Recap: Modders have long treated game consoles as small-form-factor testbeds, but few projects push that idea as far as YouTuber PhasedTech's latest build: a full Windows gaming rig, complete with discrete graphics and an internal PSU, shoehorned into an Xbox Series X shell while preserving a working optical drive and front-panel controls.

The result of the mod is less a novelty case mod and more a proof-of-concept for what a hybrid Xbox/PC box could look like in practice, arriving months before Microsoft's own Project Helix promises official support for PC titles on next-gen Xbox hardware.

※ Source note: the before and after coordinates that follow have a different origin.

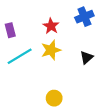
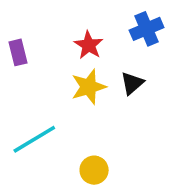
cyan line: (20, 56) -> (34, 139), moved
black triangle: (86, 57) -> (132, 83), moved

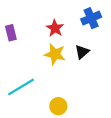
yellow star: (89, 87) -> (55, 54), turned 30

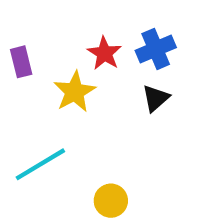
blue cross: (91, 18) -> (156, 49), moved
yellow star: (55, 54) -> (75, 92), moved, turned 30

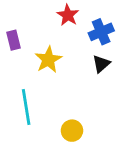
red star: (104, 53) -> (68, 15), moved
cyan line: (40, 164) -> (26, 107), turned -68

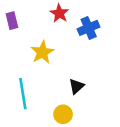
purple rectangle: (14, 40) -> (12, 21), moved
black triangle: (101, 64) -> (76, 86), moved

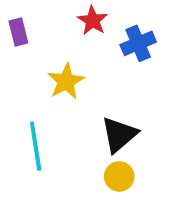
black triangle: (76, 86) -> (119, 135), size x1.5
yellow circle: (63, 114) -> (119, 176), moved

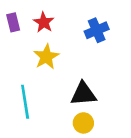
red star: (93, 21) -> (44, 22), moved
black triangle: (119, 135) -> (83, 94), turned 36

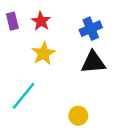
black triangle: (83, 94) -> (93, 62), moved
cyan line: (25, 102) -> (24, 96), turned 48

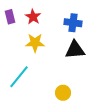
blue cross: (91, 29) -> (73, 23), turned 30
yellow star: (43, 53) -> (35, 43), turned 30

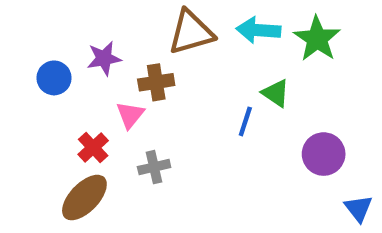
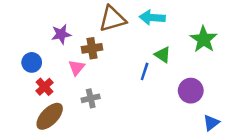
green star: (317, 39) -> (204, 39), moved
blue circle: (54, 78) -> (32, 62), moved
red cross: (93, 148) -> (45, 87), moved
blue triangle: (358, 208) -> (211, 123), turned 30

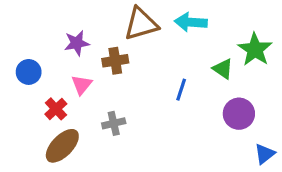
green triangle: (163, 55) -> (223, 69), moved
blue circle: (32, 62) -> (29, 72), moved
pink triangle: (77, 68) -> (82, 85), moved

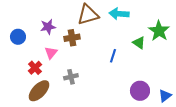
blue circle: (29, 72) -> (18, 37), moved
purple circle: (239, 114) -> (140, 91), moved

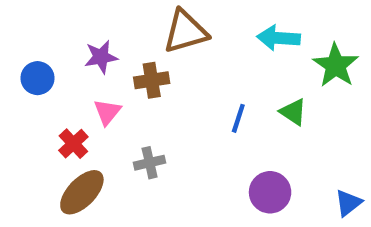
cyan arrow: (119, 14) -> (278, 38), moved
green triangle: (139, 43) -> (293, 112), moved
purple circle: (140, 91) -> (270, 192), moved

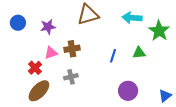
blue circle: (37, 78) -> (18, 23), moved
brown cross: (152, 80) -> (72, 49), moved
pink triangle: (107, 112) -> (51, 53), turned 32
green triangle: (293, 112) -> (139, 53), turned -40

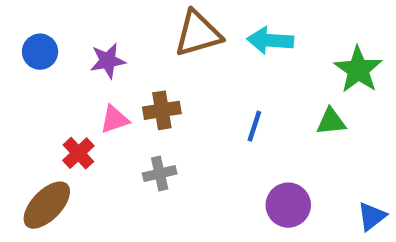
cyan arrow: (132, 18) -> (270, 40), moved
green triangle: (139, 53) -> (331, 122), moved
brown ellipse: (39, 91) -> (47, 205), moved

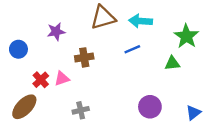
blue circle: (40, 52) -> (18, 49), moved
pink triangle: (114, 119) -> (62, 79), moved
blue line: (254, 126) -> (132, 49), moved, turned 49
gray cross: (160, 173) -> (81, 110), moved

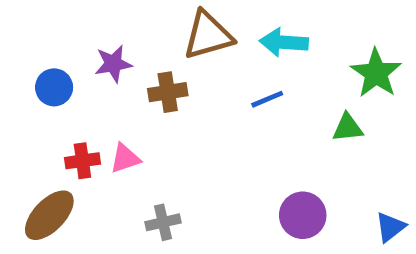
blue circle: (18, 49) -> (54, 87), moved
brown cross: (84, 57) -> (168, 92), moved
red cross: (41, 80) -> (82, 161), turned 35

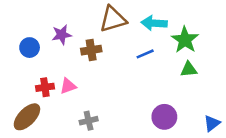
green star: (376, 73) -> (185, 40), moved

PhasedTech is not new to this territory. The creator previously rebuilt an Xbox One S into a compact RTX 3050 PC that kept the stock disc drive and external appearance intact, effectively turning an aging console into a sleeper Windows machine.

The new project applies the same philosophy to the far denser Xbox Series X enclosure, which was never designed to host off-the-shelf PC hardware. So, instead of trying to force a conventional motherboard into the case, PhasedTech centered the build on Intel's NUC 12 Extreme Compute Element, a PCIe card that integrates a full PC platform onto a single module.

In this configuration, the card carries a Core i7-12700 with 12 cores (8 performance and 4 efficiency), 32 GB of DDR4 SODIMM memory, and a 1 TB Crucial P3 Plus PCIe 4.0 NVMe SSD. The compute card's thickness – about 4.75 inches – comes in nearly two inches slimmer than a typical mini-ITX board, which is what finally makes it viable inside the Series X clamshell.

For graphics, PhasedTech chose a low-profile Gigabyte GeForce RTX 5060, leaving vertical headroom for a 600W Flex-ATX power supply to sit above the GPU without breaking the case's dimensions. Cooling is handled by a single 120mm fan, roughly where the original Series X exhaust path used to be.

PhasedTech stripped a second-hand Series X down to its bare shell, then used a Dremel to trim internal plastic until there was just enough clearance for the new components. With no standard mounting points in the right places, he designed a set of custom 3D-printed brackets and screw mounts to secure the compute card, GPU, PSU, fan, and optical drive to the chassis.

The I/O also needed rethinking. The original Xbox rear panel has nothing to do with a modern PC's layout, so PhasedTech printed a replacement backplate that exposes the compute card and GPU outputs, USB ports, power input, and Wi-Fi antenna cutouts in a configuration that makes sense for Windows.

At the front, the project keeps the Series X power and LED board, wiring it into the NUC so the stock power button still wakes the system and acts as the eject control for the modified optical drive. The DVD drive itself is repurposed from the console's original internals and adapted to the PC platform.

Once the hardware was in place and Windows installed, the build had to justify its complexity with real performance numbers. In Arc Raiders at 1080p using medium to high settings, the system delivers between 100 and 140 frames per second, depending on in-game activity, a significant jump over the locked 60 fps targets common on current consoles.

In Counter-Strike 2 at high settings, PhasedTech reports around 250 fps, which is squarely in high-refresh-monitor territory despite the enclosure coming from a living-room device. Both CPU and GPU temperatures reportedly stay below 75 degrees Celsius under load.

Beyond the benchmark figures, the system serves as a practical illustration of where Microsoft says it wants to go. Xbox's next-generation Project Helix console is pitched as a device that will play both Xbox and PC games, effectively collapsing the boundary between console and Windows gaming ecosystems.

PhasedTech's Series X mod arrives at the same destination from the opposite direction: taking an existing console shell and turning it into a full-fledged PC with an integrated power supply and optical drive.